> [Task item] What is needed is an exact copy of all the records, written out in full.

> [Record excerpts]

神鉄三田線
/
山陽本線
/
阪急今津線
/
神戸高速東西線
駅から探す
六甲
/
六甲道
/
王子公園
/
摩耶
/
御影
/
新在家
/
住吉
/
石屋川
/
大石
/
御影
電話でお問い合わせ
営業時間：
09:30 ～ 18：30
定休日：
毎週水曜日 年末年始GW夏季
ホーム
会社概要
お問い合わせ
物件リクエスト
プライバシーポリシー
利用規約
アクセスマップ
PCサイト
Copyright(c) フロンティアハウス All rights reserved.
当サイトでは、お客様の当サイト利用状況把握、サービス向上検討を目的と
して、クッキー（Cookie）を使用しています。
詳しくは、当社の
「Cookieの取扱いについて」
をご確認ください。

> [Solved exercise]
神鉄三田線
/
山陽本線
/
阪急今津線
/
神戸高速東西線
駅から探す
六甲
/
六甲道
/
王子公園
/
摩耶
/
御影
/
新在家
/
住吉
/
石屋川
/
大石
/
御影
電話でお問い合わせ
営業時間：
09:30 ～ 18：30
定休日：
毎週水曜日 年末年始GW夏季
ホーム
会社概要
お問い合わせ
物件リクエスト
プライバシーポリシー
利用規約
アクセスマップ
PCサイト
Copyright(c) フロンティアハウス All rights reserved.
当サイトでは、お客様の当サイト利用状況把握、サービス向上検討を目的と
して、クッキー（Cookie）を使用しています。
詳しくは、当社の
「Cookieの取扱いについて」
をご確認ください。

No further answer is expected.